Activity =
Pull every line containing "mentioned" out of the listing below.

Records for the exercise =
----------------
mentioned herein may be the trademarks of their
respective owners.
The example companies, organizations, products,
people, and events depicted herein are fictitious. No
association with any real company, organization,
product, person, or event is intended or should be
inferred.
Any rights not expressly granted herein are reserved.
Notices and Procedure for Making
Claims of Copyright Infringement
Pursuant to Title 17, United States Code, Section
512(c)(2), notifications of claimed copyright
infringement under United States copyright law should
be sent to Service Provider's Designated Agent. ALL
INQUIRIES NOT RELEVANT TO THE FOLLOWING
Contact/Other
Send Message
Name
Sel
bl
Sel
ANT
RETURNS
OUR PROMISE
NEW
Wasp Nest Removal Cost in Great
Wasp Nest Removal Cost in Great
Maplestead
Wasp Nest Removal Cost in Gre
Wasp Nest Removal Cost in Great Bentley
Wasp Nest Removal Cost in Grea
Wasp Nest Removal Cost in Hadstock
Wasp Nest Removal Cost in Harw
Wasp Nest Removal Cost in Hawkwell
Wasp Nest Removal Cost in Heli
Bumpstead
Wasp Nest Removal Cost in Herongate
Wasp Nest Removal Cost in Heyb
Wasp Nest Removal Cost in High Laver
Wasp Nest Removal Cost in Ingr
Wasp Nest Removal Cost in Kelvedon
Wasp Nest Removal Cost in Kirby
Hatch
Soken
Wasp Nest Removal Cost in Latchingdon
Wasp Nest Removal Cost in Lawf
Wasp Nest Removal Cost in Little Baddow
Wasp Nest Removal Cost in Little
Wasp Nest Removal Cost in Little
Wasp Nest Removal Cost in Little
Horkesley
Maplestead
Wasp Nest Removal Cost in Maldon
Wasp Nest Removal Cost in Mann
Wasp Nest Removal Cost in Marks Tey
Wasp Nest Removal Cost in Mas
----------------
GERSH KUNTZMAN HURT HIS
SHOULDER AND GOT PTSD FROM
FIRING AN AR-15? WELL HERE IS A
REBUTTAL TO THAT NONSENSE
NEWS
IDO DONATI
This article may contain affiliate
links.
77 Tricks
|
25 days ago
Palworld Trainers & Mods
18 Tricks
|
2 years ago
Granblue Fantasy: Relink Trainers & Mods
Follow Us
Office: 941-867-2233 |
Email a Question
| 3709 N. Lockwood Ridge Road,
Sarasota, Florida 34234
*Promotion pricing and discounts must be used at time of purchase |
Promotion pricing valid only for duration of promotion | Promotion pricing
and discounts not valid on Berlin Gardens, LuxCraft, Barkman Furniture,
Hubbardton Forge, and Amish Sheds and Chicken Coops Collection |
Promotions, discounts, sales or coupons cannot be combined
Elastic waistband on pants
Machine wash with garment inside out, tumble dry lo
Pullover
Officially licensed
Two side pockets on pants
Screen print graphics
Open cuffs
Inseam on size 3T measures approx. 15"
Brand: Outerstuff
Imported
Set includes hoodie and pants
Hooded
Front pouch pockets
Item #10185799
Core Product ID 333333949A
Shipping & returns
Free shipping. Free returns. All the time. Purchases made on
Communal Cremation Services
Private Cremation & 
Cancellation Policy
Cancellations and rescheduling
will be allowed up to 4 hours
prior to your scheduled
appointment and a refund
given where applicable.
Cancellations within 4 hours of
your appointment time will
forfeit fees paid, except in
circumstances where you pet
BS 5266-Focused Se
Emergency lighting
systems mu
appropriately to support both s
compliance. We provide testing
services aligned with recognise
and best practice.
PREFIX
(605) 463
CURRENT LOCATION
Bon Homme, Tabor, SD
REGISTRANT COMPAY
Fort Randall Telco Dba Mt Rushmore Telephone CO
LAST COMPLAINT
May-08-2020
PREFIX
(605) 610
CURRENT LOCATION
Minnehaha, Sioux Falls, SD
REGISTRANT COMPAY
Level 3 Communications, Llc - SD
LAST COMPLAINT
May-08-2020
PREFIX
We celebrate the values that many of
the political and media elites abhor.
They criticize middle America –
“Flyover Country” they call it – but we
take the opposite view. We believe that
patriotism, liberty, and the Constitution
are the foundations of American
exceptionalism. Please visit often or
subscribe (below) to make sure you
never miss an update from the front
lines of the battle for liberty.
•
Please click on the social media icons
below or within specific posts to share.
----------------
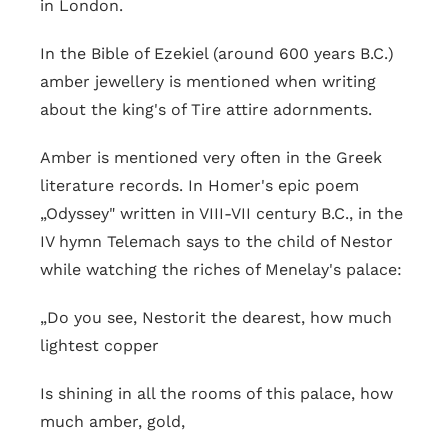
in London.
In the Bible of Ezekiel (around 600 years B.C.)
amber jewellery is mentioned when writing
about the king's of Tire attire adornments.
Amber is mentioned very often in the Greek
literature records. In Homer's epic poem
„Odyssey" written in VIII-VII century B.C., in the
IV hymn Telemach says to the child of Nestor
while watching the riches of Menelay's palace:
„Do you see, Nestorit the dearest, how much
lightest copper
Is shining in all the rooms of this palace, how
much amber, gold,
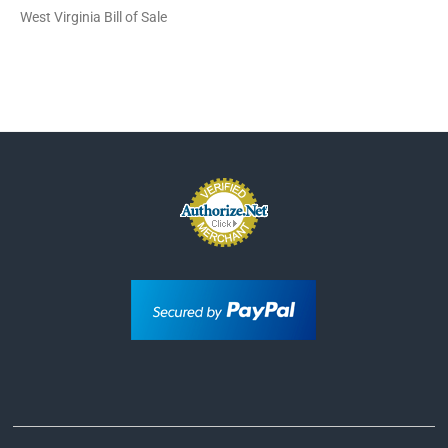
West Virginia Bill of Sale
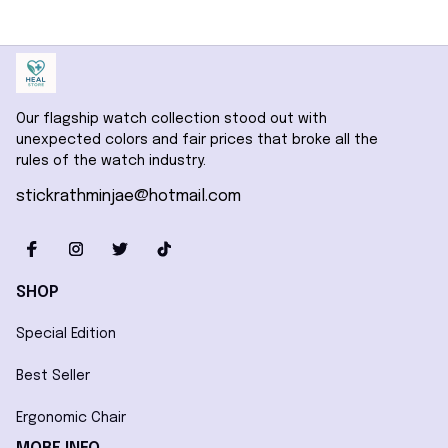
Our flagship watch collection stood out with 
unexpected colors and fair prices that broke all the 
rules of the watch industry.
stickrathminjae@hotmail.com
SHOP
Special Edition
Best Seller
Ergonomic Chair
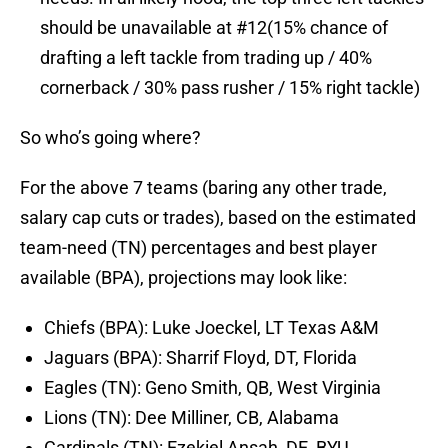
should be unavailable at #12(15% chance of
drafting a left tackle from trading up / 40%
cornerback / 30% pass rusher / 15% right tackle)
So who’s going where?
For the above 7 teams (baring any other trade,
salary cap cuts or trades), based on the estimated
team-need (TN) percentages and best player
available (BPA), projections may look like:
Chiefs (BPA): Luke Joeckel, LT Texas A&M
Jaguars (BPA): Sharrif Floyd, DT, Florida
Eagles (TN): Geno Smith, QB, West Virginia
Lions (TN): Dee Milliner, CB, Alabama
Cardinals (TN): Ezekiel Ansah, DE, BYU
----------------
Task answer =
mentioned herein may be the trademarks of their
amber jewellery is mentioned when writing
Amber is mentioned very often in the Greek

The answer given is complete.